Ziel des Gesetzes ist es, die Einführung und Nutzung von digitalen Anwendungen im Gesundheitswesen zu beschleunigen. Damit soll eine effizientere und qualitativ hochwertige gesundheitliche Versorgung erreicht werden, die den Patienten in den Mittelpunkt stellt.
Konkret soll erreicht werden,
- die Potenziale der elektronischen Patientenakte (ePA) zur Steigerung der Patientensicherheit und der medizinischen und pflegerischen Versorgungsqualität zu nutzen, in- dem sie durch Umstellung auf eine Widerspruchslösung („Opt-out“) flächendeckend in die Versorgung integriert werden kann,
- das E‑Rezept weiterzuentwickeln und verbindlich einzuführen,
- Digitale Gesundheitsanwendungen (DiGA) noch besser für die Versorgung nutzbar zu machen,
- Videosprechstunden und Telekonsilien qualitätsorientiert weiterzuentwickeln,
- digitale Versorgungsprozesse in strukturierten Behandlungsprogrammen zu ermöglichen,
- die Interoperabilität zu verbessern,
- die Cybersicherheit zu erhöhen und
- den Innovationsfonds zu verstetigen und weiterzuentwickeln.“
Digital-Gesetz: Das ist geplant
Um diese Ziele zu erreichen, schlägt der Entwurf zum Digital-Gesetz folgende Maßnahmen vor:
- Weiterentwicklung der ePA: Obwohl die ePA schon seit dem 1. Januar 2021 verfügbar ist, wird sie bis jetzt von nur 595.000 Menschen genutzt – das sind weniger als ein Prozent der gesetzlich Versicherten in Deutschland. Um die Nutzung zu steigern, soll die ePA zu einer Opt-out-Lösung umgebaut – das heißt, sie wird grundsätzlich für jede versicherte Person angelegt, die nicht aktiv widersprochen hat – und weitestgehend automatisiert befüllt werden. Dabei soll zunächst der Medikationsprozess erfasst werden, im nächsten Step auch Laborbefunde.

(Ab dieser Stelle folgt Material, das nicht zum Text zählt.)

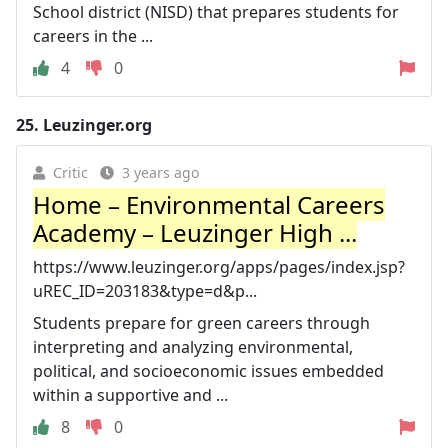
School district (NISD) that prepares students for
careers in the ...
4
0
25.
Leuzinger.org
Critic
3 years ago
Home – Environmental Careers
Academy – Leuzinger High ...
https://www.leuzinger.org/apps/pages/index.jsp?
uREC_ID=203183&type=d&p...
Students prepare for green careers through
interpreting and analyzing environmental,
political, and socioeconomic issues embedded
within a supportive and ...
8
0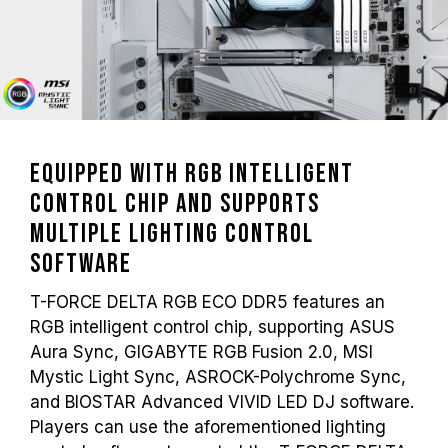
Equipped with RGB Intelligent
Control Chip and Supports
Multiple Lighting Control
Software
T-FORCE DELTA RGB ECO DDR5 features an
RGB intelligent control chip, supporting ASUS
Aura Sync, GIGABYTE RGB Fusion 2.0, MSI
Mystic Light Sync, ASROCK-Polychrome Sync,
and BIOSTAR Advanced VIVID LED DJ software.
Players can use the aforementioned lighting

- Weiterentwicklung des E‑Rezeptes: Das E‑Rezept steht seit dem 1. September 2022 flächendeckend zur Verfügung. Um es besser nutzbar zu machen, soll es künftig mittels ePA-App abrufbar sein. Außerdem sollen aus der App heraus Gesundheitskarten, PINs und digitale Identitäten beantragt werden können. Die Kassen werden verpflichtet, ihre Versicherten proaktiv über das E‑Rezept zu informieren.

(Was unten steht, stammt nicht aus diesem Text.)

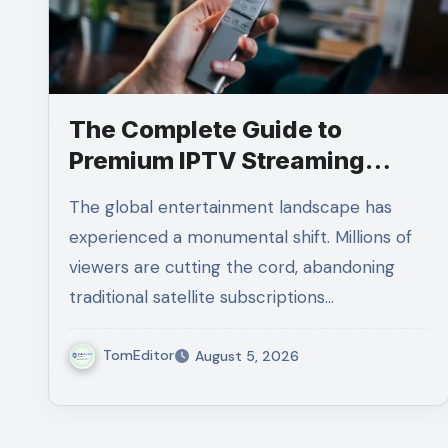
The Complete Guide to
Premium IPTV Streaming
Solutions
The global entertainment landscape has
experienced a monumental shift. Millions of
viewers are cutting the cord, abandoning
traditional satellite subscriptions…
TomEditor
August 5, 2026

- Bessere Integration von DiGA: Die Digitalen Gesundheitsanwendungen (DiGA) sollen besser in die Versorgungprozesse integriert werden. Der Leistungsanspruch, der bisher auf Medizinprodukte der niedrigen Risikoklassen I und IIa beschränkt ist, soll auf höhere Klassen ausgewertet werden, womit auch das Selbstmanagement bestimmter Krankheiten wie Diabetes erstattungsfähig wäre. Ein Anteil von mindestens 20 Prozent der Vergütung der DiGA-Hersteller soll künftig am Erfolg orientiert werden. Demnach würde der Vergütungsanspruch komplett entfallen, wenn der Versicherte die DiGA weniger als zwei Wochen lang nutzt.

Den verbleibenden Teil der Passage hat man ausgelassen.